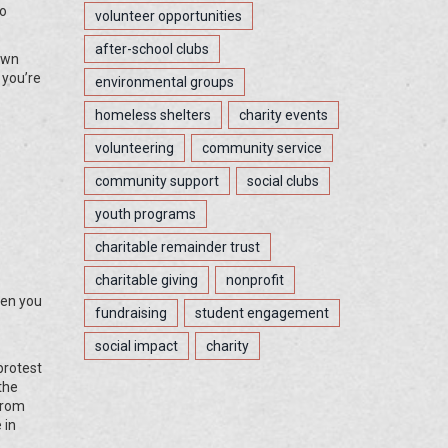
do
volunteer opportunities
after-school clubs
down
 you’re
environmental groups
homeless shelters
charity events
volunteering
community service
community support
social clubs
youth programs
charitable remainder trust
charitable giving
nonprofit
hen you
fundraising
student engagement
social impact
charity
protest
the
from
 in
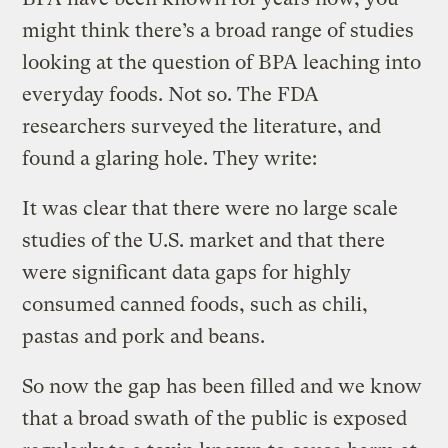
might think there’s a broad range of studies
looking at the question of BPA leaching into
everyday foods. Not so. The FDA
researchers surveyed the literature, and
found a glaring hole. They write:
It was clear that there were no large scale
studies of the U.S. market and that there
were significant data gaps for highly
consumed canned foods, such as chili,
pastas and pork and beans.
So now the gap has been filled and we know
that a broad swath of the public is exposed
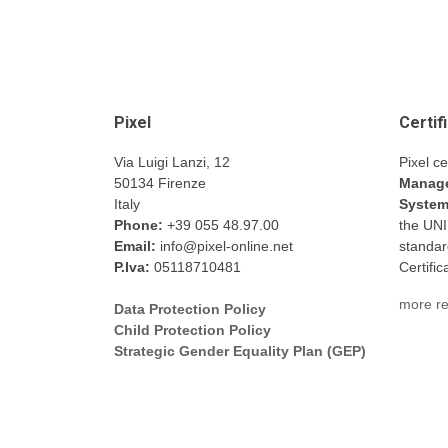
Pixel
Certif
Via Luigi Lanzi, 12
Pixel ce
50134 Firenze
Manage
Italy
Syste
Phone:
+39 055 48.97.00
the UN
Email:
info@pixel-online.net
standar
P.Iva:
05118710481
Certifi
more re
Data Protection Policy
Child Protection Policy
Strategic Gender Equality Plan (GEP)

-*-*-

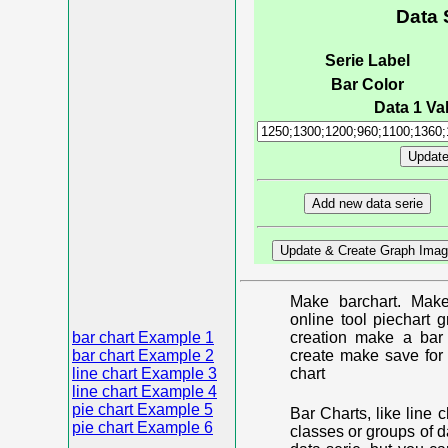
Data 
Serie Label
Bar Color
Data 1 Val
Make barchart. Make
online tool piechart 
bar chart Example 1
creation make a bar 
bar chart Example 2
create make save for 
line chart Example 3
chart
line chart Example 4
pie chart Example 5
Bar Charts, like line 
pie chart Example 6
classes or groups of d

-*-*-

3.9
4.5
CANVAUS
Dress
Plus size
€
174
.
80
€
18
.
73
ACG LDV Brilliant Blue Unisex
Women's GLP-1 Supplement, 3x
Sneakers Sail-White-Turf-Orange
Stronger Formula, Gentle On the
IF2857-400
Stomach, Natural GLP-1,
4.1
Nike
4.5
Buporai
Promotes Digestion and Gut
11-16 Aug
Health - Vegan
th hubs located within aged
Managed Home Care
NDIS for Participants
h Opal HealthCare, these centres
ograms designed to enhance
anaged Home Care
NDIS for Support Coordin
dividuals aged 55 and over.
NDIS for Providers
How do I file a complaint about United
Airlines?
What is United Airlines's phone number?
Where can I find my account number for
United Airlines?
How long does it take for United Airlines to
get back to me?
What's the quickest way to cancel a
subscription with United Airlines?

-*-*-

◆ **Exercise description**: Beginning at the line above that contains "How long does it take for United Airlines to", return each line exactly through the line that contains "subscription with United Airlines?", and no others.

◆ **Task result**:
How long does it take for United Airlines to
get back to me?
What's the quickest way to cancel a
subscription with United Airlines?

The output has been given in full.